In newspaper-land, there is always another Bitter Blow for Cash-Strapped Families. The latest is the spectre of rising food prices. Undoubtedly bad for UK consumers, but investors in supermarkets rather like the idea – the sector outpaced the market by about 3 per cent this week. That seems counter-intuitive since – all other things being equal – even passing on higher prices fully to customers should leave profits broadly unchanged.
But supermarkets are obsessed with sales growth and passing on rising prices keeps the top-line looking healthy. Take last year: volumes were probably close to flat, but thanks to inflation (caused by the weak pound) supermarkets such as Wm Morrison and J Sainsbury reported annual like-for-like sales growth of about 5 per cent. The higher prices create momentum that helps profits, too, as operators become less aggressive about discounting because they are less worried about pulling in revenues. European and US supermarkets, in contrast, faced food price deflation last year and wound up in damaging price wars.

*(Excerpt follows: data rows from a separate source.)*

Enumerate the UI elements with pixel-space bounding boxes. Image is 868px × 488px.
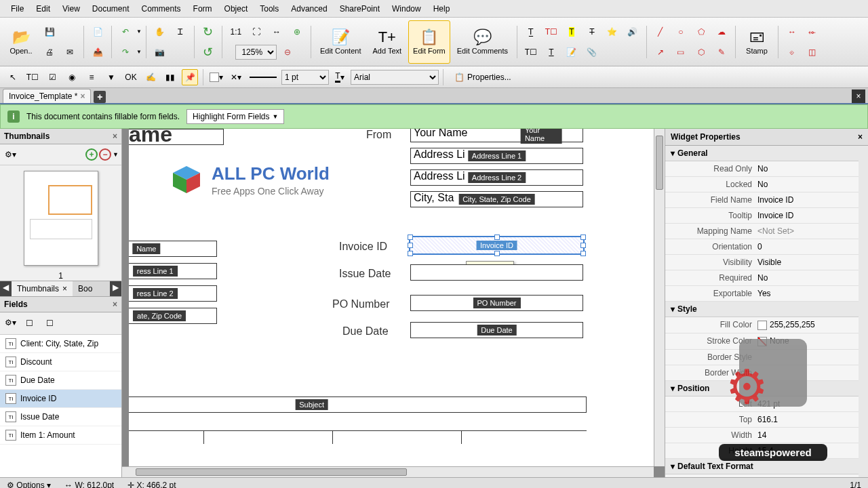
- favorite-button[interactable]: ⭐: [603, 22, 622, 41]
- rotate-ccw-button[interactable]: ↻: [199, 22, 218, 41]
- options-button[interactable]: ⚙ Options ▾: [7, 481, 51, 489]
- prop-visibility[interactable]: Visible: [757, 258, 864, 267]
- signature-tool[interactable]: ✍: [142, 69, 159, 85]
- fit-page-button[interactable]: ⛶: [247, 22, 266, 41]
- arrow-tool[interactable]: ↗: [651, 43, 670, 62]
- fit-actual-button[interactable]: 1:1: [226, 22, 245, 41]
- prop-tooltip[interactable]: Invoice ID: [757, 211, 864, 220]
- panel-nav-left[interactable]: ◀: [0, 281, 12, 296]
- line-weight-select[interactable]: 1 pt: [281, 70, 329, 85]
- checkbox-tool[interactable]: ☑: [44, 69, 60, 85]
- undo-button[interactable]: ↶: [116, 22, 135, 41]
- properties-button[interactable]: 📋 Properties...: [448, 70, 518, 84]
- section-style[interactable]: ▾Style: [665, 302, 868, 317]
- client-addr2-field[interactable]: ress Line 2: [129, 285, 217, 302]
- field-item[interactable]: TIItem 1: Amount: [0, 426, 121, 445]
- prop-left[interactable]: 421 pt: [757, 399, 864, 409]
- prop-required[interactable]: No: [757, 273, 864, 283]
- close-all-tabs-button[interactable]: ×: [852, 89, 865, 103]
- menu-object[interactable]: Object: [219, 2, 254, 16]
- text-field-tool[interactable]: T☐: [24, 69, 41, 85]
- vertical-scrollbar[interactable]: [654, 129, 665, 466]
- radio-tool[interactable]: ◉: [64, 69, 80, 85]
- fields-tool-1[interactable]: ☐: [21, 315, 37, 331]
- strikeout-button[interactable]: T: [583, 22, 601, 41]
- prop-orientation[interactable]: 0: [757, 242, 864, 251]
- document-canvas[interactable]: ame ALL PC World Free Apps One Click Awa…: [129, 129, 654, 466]
- edit-comments-button[interactable]: 💬 Edit Comments: [452, 20, 513, 64]
- textbox-button[interactable]: T☐: [542, 22, 561, 41]
- zoom-out-button[interactable]: ⊖: [278, 43, 297, 62]
- field-item[interactable]: TIClient: City, State, Zip: [0, 335, 121, 353]
- menu-tools[interactable]: Tools: [254, 2, 284, 16]
- your-name-field[interactable]: Your Name Your Name: [410, 129, 583, 142]
- prop-border-style[interactable]: [757, 352, 864, 362]
- close-icon[interactable]: ×: [62, 284, 67, 293]
- distance-tool[interactable]: ↔: [783, 22, 802, 41]
- issue-date-field[interactable]: [410, 264, 583, 281]
- redo-dropdown-icon[interactable]: ▼: [136, 49, 142, 55]
- highlight-button[interactable]: T: [562, 22, 581, 41]
- menu-comments[interactable]: Comments: [136, 2, 186, 16]
- fields-tool-2[interactable]: ☐: [41, 315, 58, 331]
- undo-dropdown-icon[interactable]: ▼: [136, 28, 142, 35]
- eraser-tool[interactable]: ◫: [803, 43, 822, 62]
- area-tool[interactable]: ⬰: [803, 22, 822, 41]
- bookmarks-tab[interactable]: Boo: [73, 281, 98, 296]
- menu-sharepoint[interactable]: SharePoint: [334, 2, 385, 16]
- typewriter-button[interactable]: T̲: [521, 22, 540, 41]
- subject-field[interactable]: Subject: [129, 396, 587, 413]
- thumbnails-tab[interactable]: Thumbnails×: [12, 281, 73, 296]
- properties-scrollbar[interactable]: [859, 146, 868, 477]
- cloud-tool[interactable]: ☁: [712, 22, 731, 41]
- font-color-tool[interactable]: T▾: [332, 69, 348, 85]
- prop-height[interactable]: 15.4: [757, 446, 864, 455]
- fit-width-button[interactable]: ↔: [267, 22, 286, 41]
- callout-button[interactable]: T☐: [521, 43, 540, 62]
- email-button[interactable]: ✉: [60, 43, 79, 62]
- font-select[interactable]: Arial: [351, 70, 439, 85]
- field-item[interactable]: TIIssue Date: [0, 408, 121, 426]
- open-button[interactable]: 📂 Open..: [4, 20, 38, 64]
- prop-mapping[interactable]: <Not Set>: [757, 226, 864, 236]
- pointer-tool[interactable]: ↖: [5, 69, 21, 85]
- tab-close-icon[interactable]: ×: [80, 92, 85, 101]
- underline-button[interactable]: T: [542, 43, 561, 62]
- export-button[interactable]: 📤: [88, 43, 107, 62]
- add-text-button[interactable]: T+ Add Text: [368, 20, 406, 64]
- edit-form-button[interactable]: 📋 Edit Form: [408, 20, 450, 64]
- page-thumbnail[interactable]: [24, 171, 98, 266]
- section-general[interactable]: ▾General: [665, 146, 868, 161]
- save-button[interactable]: 💾: [40, 22, 59, 41]
- invoice-id-field-selected[interactable]: Invoice ID: [409, 236, 585, 255]
- zoom-in-button[interactable]: ⊕: [288, 22, 307, 41]
- thumbnail-zoom-dropdown[interactable]: ▼: [113, 151, 119, 158]
- menu-file[interactable]: File: [5, 2, 29, 16]
- city-field[interactable]: City, Sta City, State, Zip Code: [410, 191, 583, 207]
- document-tab[interactable]: Invoice_Template * ×: [3, 89, 91, 103]
- line-tool[interactable]: ╱: [651, 22, 670, 41]
- rect-tool[interactable]: ▭: [671, 43, 690, 62]
- fill-color-tool[interactable]: ▾: [208, 69, 224, 85]
- scan-button[interactable]: 📄: [88, 22, 107, 41]
- sound-button[interactable]: 🔊: [623, 22, 642, 41]
- button-tool[interactable]: OK: [123, 69, 139, 85]
- horizontal-scrollbar[interactable]: [122, 466, 654, 477]
- fields-options-button[interactable]: ⚙▾: [3, 315, 18, 330]
- stroke-color-tool[interactable]: ✕▾: [228, 69, 244, 85]
- hand-tool[interactable]: ✋: [151, 22, 170, 41]
- zoom-select[interactable]: 125%: [235, 45, 277, 60]
- highlight-fields-button[interactable]: Highlight Form Fields ▼: [186, 109, 284, 124]
- stamp-button[interactable]: 🖃 Stamp: [740, 20, 774, 64]
- field-item[interactable]: TIDue Date: [0, 371, 121, 390]
- client-city-field[interactable]: ate, Zip Code: [129, 308, 217, 324]
- attach-button[interactable]: 📎: [583, 43, 601, 62]
- polygon-line-tool[interactable]: ⬠: [692, 22, 711, 41]
- menu-view[interactable]: View: [57, 2, 85, 16]
- prop-fill-color[interactable]: 255,255,255: [757, 320, 864, 330]
- keep-tool[interactable]: 📌: [182, 69, 198, 85]
- panel-nav-right[interactable]: ▶: [110, 281, 121, 296]
- properties-close-icon[interactable]: ×: [858, 132, 863, 142]
- client-addr1-field[interactable]: ress Line 1: [129, 263, 217, 279]
- address1-field[interactable]: Address Li Address Line 1: [410, 148, 583, 164]
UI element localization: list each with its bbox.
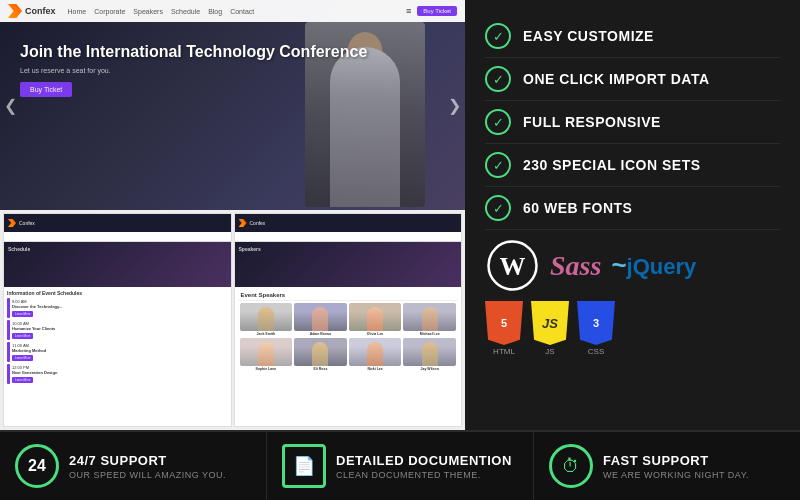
css3-number: 3: [593, 317, 599, 329]
navbar-logo: Confex: [8, 4, 56, 18]
html5-badge-wrapper: 5 HTML: [485, 301, 523, 356]
css3-badge: 3: [577, 301, 615, 345]
speaker-card-5: Sophie Lane: [240, 338, 293, 371]
doc-icon-symbol: 📄: [293, 455, 315, 477]
sass-logo: Sass: [550, 250, 601, 282]
clock-symbol: ⏱: [562, 456, 580, 477]
schedule-panel-title: Schedule: [4, 242, 231, 256]
theme-preview: Confex Home Corporate Speakers Schedule …: [0, 0, 465, 430]
support-icon-text: 24: [28, 457, 46, 475]
nav-home: Home: [68, 8, 87, 15]
learn-more-btn: Learn More: [12, 311, 33, 317]
html5-number: 5: [501, 317, 507, 329]
feature-label-1: EASY CUSTOMIZE: [523, 28, 654, 44]
speaker-name-6: Eli Ross: [294, 367, 347, 371]
speaker-name-7: Nicki Lee: [349, 367, 402, 371]
documentation-title: DETAILED DOCUMENTION: [336, 453, 512, 468]
js-badge-wrapper: JS JS: [531, 301, 569, 356]
hero-next-arrow[interactable]: ❯: [448, 96, 461, 115]
documentation-subtitle: CLEAN DOCUMENTED THEME.: [336, 470, 512, 480]
speaker-name-8: Jay Wilson: [403, 367, 456, 371]
hero-cta-button[interactable]: Buy Ticket: [20, 82, 72, 97]
svg-text:W: W: [500, 252, 526, 281]
mini-logo: [8, 219, 16, 227]
speaker-card-3: Olivia Lee: [349, 303, 402, 336]
speaker-photo-2: [294, 303, 347, 331]
tech-badges-row: 5 HTML JS JS 3 CSS: [485, 301, 780, 356]
speaker-name-2: Adam Brown: [294, 332, 347, 336]
speakers-grid: Jack Smith Adam Brown Olivia Lee Mi: [238, 301, 459, 373]
check-icon-1: ✓: [485, 23, 511, 49]
schedule-item-3: 11:00 AM Marketing Method Learn More: [7, 342, 228, 362]
schedule-bar-3: [7, 342, 10, 362]
schedule-bar-2: [7, 320, 10, 340]
css3-label: CSS: [588, 347, 604, 356]
speaker-card-2: Adam Brown: [294, 303, 347, 336]
speakers-panel-hero: Speakers: [235, 242, 462, 287]
speaker-photo-5: [240, 338, 293, 366]
speaker-card-7: Nicki Lee: [349, 338, 402, 371]
hero-content: Join the International Technology Confer…: [0, 22, 465, 117]
check-icon-3: ✓: [485, 109, 511, 135]
features-panel: ✓ EASY CUSTOMIZE ✓ ONE CLICK IMPORT DATA…: [465, 0, 800, 430]
clock-wrapper: ⏱: [549, 444, 593, 488]
schedule-text-3: 11:00 AM Marketing Method Learn More: [12, 343, 46, 361]
clock-icon: ⏱: [549, 444, 593, 488]
nav-blog: Blog: [208, 8, 222, 15]
feature-label-3: FULL RESPONSIVE: [523, 114, 661, 130]
speaker-photo-1: [240, 303, 293, 331]
hero-prev-arrow[interactable]: ❮: [4, 96, 17, 115]
speaker-card-6: Eli Ross: [294, 338, 347, 371]
speaker-photo-7: [349, 338, 402, 366]
css3-badge-wrapper: 3 CSS: [577, 301, 615, 356]
navbar: Confex Home Corporate Speakers Schedule …: [0, 0, 465, 22]
speaker-card-8: Jay Wilson: [403, 338, 456, 371]
navbar-links: Home Corporate Speakers Schedule Blog Co…: [68, 8, 255, 15]
tech-section: W Sass ~jQuery 5 HTML: [485, 238, 780, 356]
speaker-name-3: Olivia Lee: [349, 332, 402, 336]
feature-label-4: 230 SPECIAL ICON SETS: [523, 157, 701, 173]
schedule-text-1: 9:00 AM Discover the Technology... Learn…: [12, 299, 62, 317]
schedule-item-2: 10:00 AM Humanize Your Clients Learn Mor…: [7, 320, 228, 340]
speakers-panel: Confex Speakers Event Speakers Jack Smit…: [234, 213, 463, 427]
check-icon-4: ✓: [485, 152, 511, 178]
feature-item-3: ✓ FULL RESPONSIVE: [485, 101, 780, 144]
learn-more-btn-2: Learn More: [12, 333, 33, 339]
documentation-item: 📄 DETAILED DOCUMENTION CLEAN DOCUMENTED …: [267, 432, 534, 500]
nav-corporate: Corporate: [94, 8, 125, 15]
feature-item-5: ✓ 60 WEB FONTS: [485, 187, 780, 230]
support-subtitle: OUR SPEED WILL AMAZING YOU.: [69, 470, 226, 480]
speakers-panel-brand: Confex: [250, 220, 266, 226]
panel-nav: [4, 232, 231, 242]
speaker-photo-6: [294, 338, 347, 366]
schedule-item-4: 12:00 PM Next Generation Design Learn Mo…: [7, 364, 228, 384]
html5-label: HTML: [493, 347, 515, 356]
nav-contact: Contact: [230, 8, 254, 15]
html5-badge: 5: [485, 301, 523, 345]
feature-label-2: ONE CLICK IMPORT DATA: [523, 71, 710, 87]
speakers-panel-nav: [235, 232, 462, 242]
jquery-logo: ~jQuery: [611, 250, 696, 281]
speaker-name-4: Michael Lee: [403, 332, 456, 336]
fast-support-title: FAST SUPPORT: [603, 453, 749, 468]
speakers-section-title: Event Speakers: [238, 290, 459, 301]
schedule-text-4: 12:00 PM Next Generation Design Learn Mo…: [12, 365, 57, 383]
nav-speakers: Speakers: [133, 8, 163, 15]
tech-row-1: W Sass ~jQuery: [485, 238, 780, 293]
feature-label-5: 60 WEB FONTS: [523, 200, 632, 216]
wordpress-logo: W: [485, 238, 540, 293]
nav-schedule: Schedule: [171, 8, 200, 15]
documentation-icon: 📄: [282, 444, 326, 488]
panel-hero: Schedule: [4, 242, 231, 287]
feature-item-4: ✓ 230 SPECIAL ICON SETS: [485, 144, 780, 187]
js-label: JS: [545, 347, 554, 356]
speaker-photo-4: [403, 303, 456, 331]
speakers-content: Event Speakers Jack Smith Adam Brown: [235, 287, 462, 376]
schedule-content: Information of Event Schedules 9:00 AM D…: [4, 287, 231, 389]
fast-support-text-block: FAST SUPPORT WE ARE WORKING NIGHT DAY.: [603, 453, 749, 480]
check-icon-5: ✓: [485, 195, 511, 221]
speaker-photo-8: [403, 338, 456, 366]
support-title: 24/7 SUPPORT: [69, 453, 226, 468]
learn-more-btn-4: Learn More: [12, 377, 33, 383]
schedule-item: 9:00 AM Discover the Technology... Learn…: [7, 298, 228, 318]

The sweet spot, supermarkets reckon, is when food price inflation runs at roughly double that of cost inflation (wages and so on, currently about 2 to 3 per cent). Above that and trading down by cash-strapped consumers again becomes a problem. Were the recent surge in the price of wheat and barley to presage a sustained bout of much-higher inflation, supermarkets would be forced to absorb some of the inflation at the expense of margins.
Still, with much of the world concerned about the economic stagnation wrought by falling consumer prices, there are worse problems to have. Hedging by consumer goods companies also helps to cushion temporary swings in food. Headlines notwithstanding, there is no need for supermarket investors – or consumers – to panic.